ACTIVITY –
Copy every entry verbatim and skip the pictures.

DATASET RECORDS –
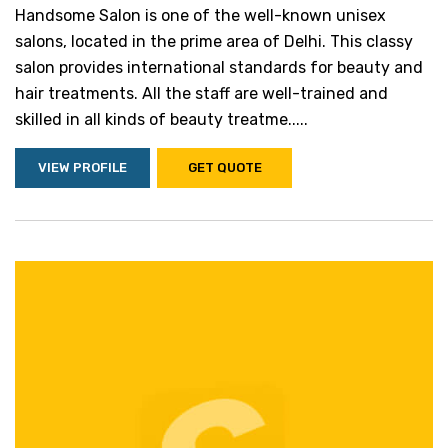
Handsome Salon is one of the well-known unisex
salons, located in the prime area of Delhi. This classy
salon provides international standards for beauty and
hair treatments. All the staff are well-trained and
skilled in all kinds of beauty treatme.....
VIEW PROFILE
GET QUOTE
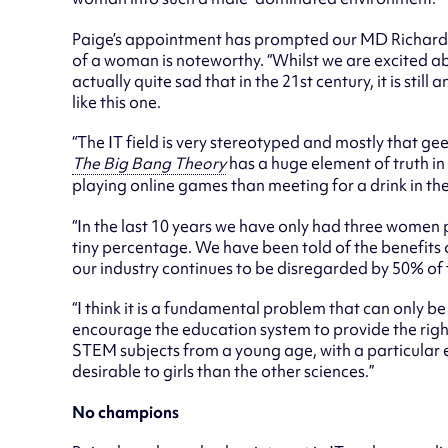
Paige’s appointment has prompted our MD Richard
of a woman is noteworthy. “Whilst we are excited ab
actually quite sad that in the 21st century, it is sti
like this one.
“The IT field is very stereotyped and mostly that ge
The Big Bang Theory
has a huge element of truth in
playing online games than meeting for a drink in th
“In the last 10 years we have only had three women 
tiny percentage. We have been told of the benefits o
our industry continues to be disregarded by 50% of
“I think it is a fundamental problem that can only b
encourage the education system to provide the right
STEM subjects from a young age, with a particular 
desirable to girls than the other sciences.”
No champions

EXERCISE ANSWER –
Handsome Salon is one of the well-known unisex
salons, located in the prime area of Delhi. This classy
salon provides international standards for beauty and
hair treatments. All the staff are well-trained and
skilled in all kinds of beauty treatme.....
VIEW PROFILE
GET QUOTE
Paige’s appointment has prompted our MD Richard
of a woman is noteworthy. “Whilst we are excited ab
actually quite sad that in the 21st century, it is sti
like this one.
“The IT field is very stereotyped and mostly that ge
The Big Bang Theory
has a huge element of truth in
playing online games than meeting for a drink in th
“In the last 10 years we have only had three women 
tiny percentage. We have been told of the benefits o
our industry continues to be disregarded by 50% of
“I think it is a fundamental problem that can only b
encourage the education system to provide the right
STEM subjects from a young age, with a particular 
desirable to girls than the other sciences.”
No champions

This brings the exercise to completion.